Principal growth drivers would be construction chemicals ($70 bn market in 2015) and electronics chemicals. The market size of
the former - used for increased shelf life of the building - will get a leg up from growing construction industry, particularly in
China, India, Japan and Brazil. Gains of more than 4.5% CAGR for electronics chemicals market is based on the premise that these
chemicals would find widespread applications in electronic apparatuses including integrated circuits and semiconductors and
smart phone customer base would continue to expand. Food additives specialty chemicals - used mainly for food nutrient
content - would find favour thanks to increasing living standards followed by rising consumers disposable income.
Source: GMI Source: IHS
For North America, increasing demand for lubricants and oil field chemicals - owing to increasing oil exploration - has
galvanized regional growth. High construction activity in China, India and Japan and high per capita disposable income in Asia -
Pacific region would help the region to grow at 6.5% CAGR over the projected period, reckons GMI.
Yet risks abound. Market growth of specialty chemicals may stumble over the forecast timeframe thanks to imposition of various
environmental regulations on the synthetic chemicals usage.

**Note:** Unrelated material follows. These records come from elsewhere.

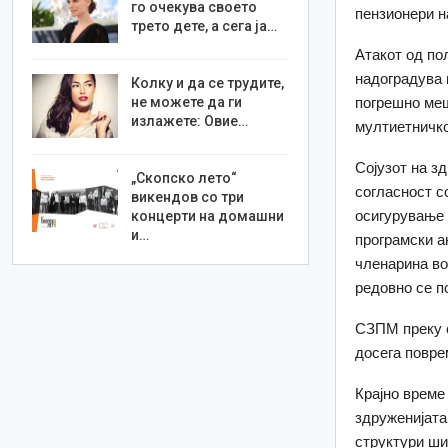
го очекува своето
пензионери н
трето дете, а сега ја…
Атакот од пол
надоградува 
Колку и да се трудите,
погрешно меш
не можете да ги
излажете: Овие…
мултиетничко
Сојузот на з
„Скопско лето“
согласност с
викендов со три
осигурување 
концерти на домашни
и…
програмски а
членарина во
редовно се п
СЗПМ преку с
досега повре
Крајно време
здруженијата
структури ши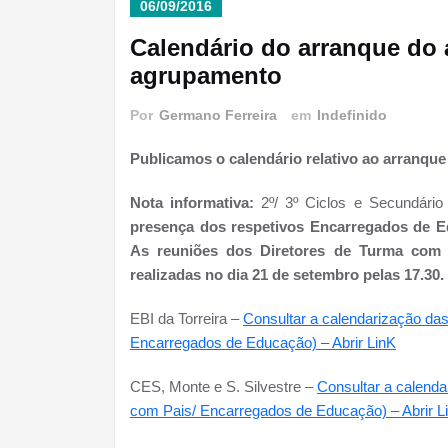
06/09/2016
Calendário do arranque do 
agrupamento
Por
Germano Ferreira
em
Indefinido
Publicamos o calendário relativo ao arranque
Nota informativa:
2º/ 3º Ciclos e Secundári
presença dos respetivos Encarregados de 
As reuniões dos Diretores de Turma com
realizadas no dia 21 de setembro pelas 17.30.
EBI da Torreira –
Consultar a calendarização da
Encarregados de Educação) – Abrir LinK
CES, Monte e S. Silvestre –
Consultar a calenda
com Pais/ Encarregados de Educação) – Abrir L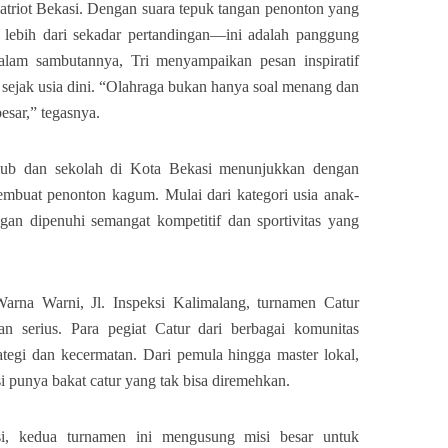
triot Bekasi. Dengan suara tepuk tangan penonton yang
di lebih dari sekadar pertandingan—ini adalah panggung
alam sambutannya, Tri menyampaikan pesan inspiratif
a sejak usia dini. “Olahraga bukan hanya soal menang dan
besar,” tegasnya.
klub dan sekolah di Kota Bekasi menunjukkan dengan
embuat penonton kagum. Mulai dari kategori usia anak-
ngan dipenuhi semangat kompetitif dan sportivitas yang
Warna Warni, Jl. Inspeksi Kalimalang, turnamen Catur
n serius. Para pegiat Catur dari berbagai komunitas
rategi dan kecermatan. Dari pemula hingga master lokal,
punya bakat catur yang tak bisa diremehkan.
i, kedua turnamen ini mengusung misi besar untuk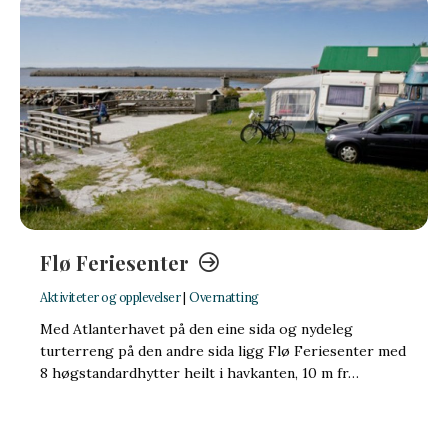
Flø Feriesenter
Aktiviteter og opplevelser
|
Overnatting
Med Atlanterhavet på den eine sida og nydeleg
turterreng på den andre sida ligg Flø Feriesenter med
8 høgstandardhytter heilt i havkanten, 10 m fr…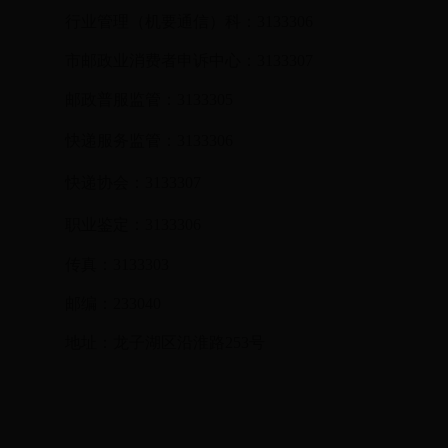
行业管理（机要通信）科：3133306
市邮政业消费者申诉中心：3133307
邮政普服监管：3133305
快递服务监管：3133306
快递协会：3133307
职业鉴定：3133306
传真：3133303
邮编：233040
地址：龙子湖区沿淮路253号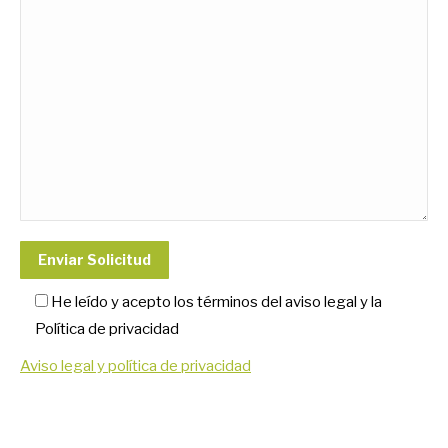
He leído y acepto los términos del aviso legal y la
Política de privacidad
Aviso legal y política de privacidad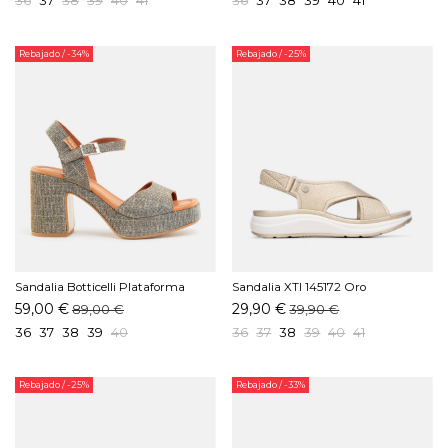
Rebajado
/ -34%
Rebajado
/ -25%
Sandalia Botticelli Plataforma
Sandalia XTI 145172 Oro
Glitter Plomo
59,00 €
29,90 €
89,00 €
39,90 €
36
37
38
39
40
36
37
38
39
40
41
Rebajado
/ -25%
Rebajado
/ -33%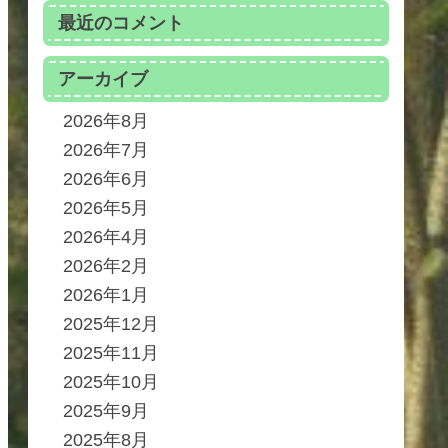
最近のコメント
アーカイブ
2026年8月
2026年7月
2026年6月
2026年5月
2026年4月
2026年2月
2026年1月
2025年12月
2025年11月
2025年10月
2025年9月
2025年8月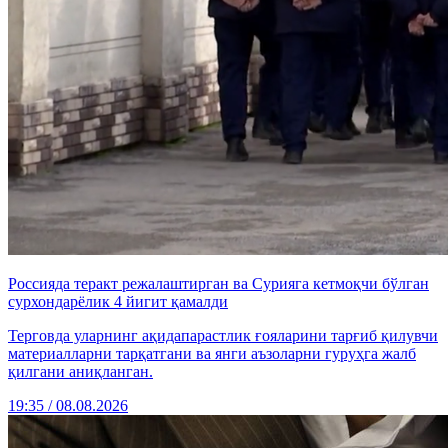
Россияда теракт режалаштирган ва Сурияга кетмоқчи бўлган
сурхондарёлик 4 йигит қамалди
Терговда уларнинг ақидапарастлик ғояларини тарғиб қилувчи
материалларни тарқатгани ва янги аъзоларни гуруҳга жалб
қилгани аниқланган.
19:35 / 08.08.2026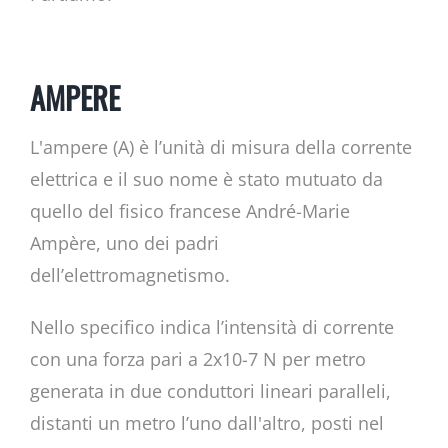
AMPERE
L'ampere (A) è l’unità di misura della corrente
elettrica e il suo nome è stato mutuato da
quello del fisico francese André-Marie
Ampère, uno dei padri
dell’elettromagnetismo.
Nello specifico indica l’intensità di corrente
con una forza pari a 2x10-7 N per metro
generata in due conduttori lineari paralleli,
distanti un metro l’uno dall'altro, posti nel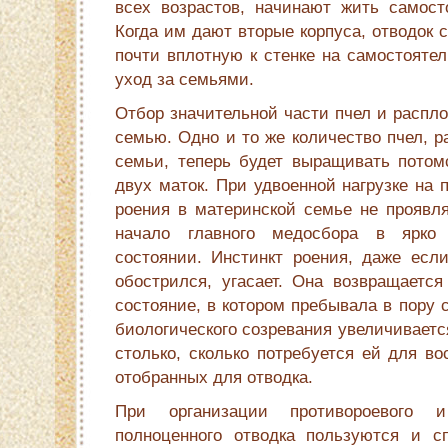
всех возрастов, начинают жить самост
Когда им дают вторые корпуса, отводок 
почти вплотную к стенке на самостоятел
уход за семьями.
Отбор значительной части пчел и распл
семью. Одно и то же количество пчел, р
семьи, теперь будет выращивать потомс
двух маток. При удвоенной нагрузке на 
роения в материнской семье не проявля­
начало главного медосбора в ярко 
состоянии. Инстинкт роения, даже есл
обострился, угасает. Она возвращается
состояние, в котором пребывала в пору 
биологического созревания увеличиваетс
столько, сколько потребуется ей для во
отобранных для отводка.
При организации противороевого и
полноценного отводка пользуются и с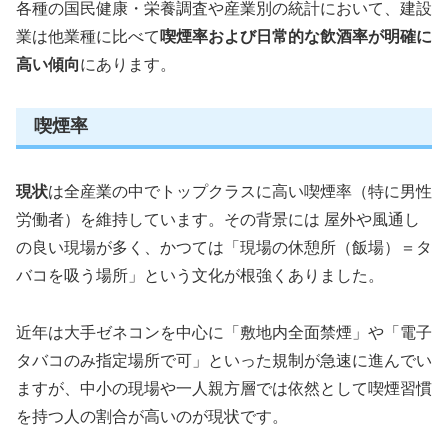
各種の国民健康・栄養調査や産業別の統計において、建設
業は他業種に比べて
喫煙率および日常的な飲酒率が明確に
高い傾向
にあります。
喫煙率
現状
は全産業の中でトップクラスに高い喫煙率（特に男性
労働者）を維持しています。その背景には 屋外や風通し
の良い現場が多く、かつては「現場の休憩所（飯場）＝タ
バコを吸う場所」という文化が根強くありました。
近年は大手ゼネコンを中心に「敷地内全面禁煙」や「電子
タバコのみ指定場所で可」といった規制が急速に進んでい
ますが、中小の現場や一人親方層では依然として喫煙習慣
を持つ人の割合が高いのが現状です。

For instance, the European Union has banned atrazine and
acetochlor herbicides; France and Denmark banned glyphosate for usage in lawns and gardens in 2015.Media digitalization risks
hindering demand for paper chemicals as traditional marketing products such as catalogues and pamphlets are experiencing
subdued demand due to digitalization of promotional activities across the Internet.
IHS Markit believes that global consumption of specialty chemicals is expected to increase at 3.5% CAGR (volumes during 2015-
20) with consumption in North America, Western Europe, and Japan combined growly more slowly, at about 2% per year, while
China would report the highest growth. It believes that with trade liberalization, removal of economic barriers, rise of new
industrialized Asian economies and rising standards of living in many developing economies, the center of gravity of the global
chemical industry is shifting toward the Middle East, where cheap petrochemical feedstocks are available, and Asia, where labor
costs remain relatively low and economic growth is high. With these shifts in global economics, Chinese and Indian
manufacturers have emerged as key players in several specialty chemical markets. To foster innovation, Chinese companies are
shifting away from export focus to meet growing domestic needs for higher-value, downstream products.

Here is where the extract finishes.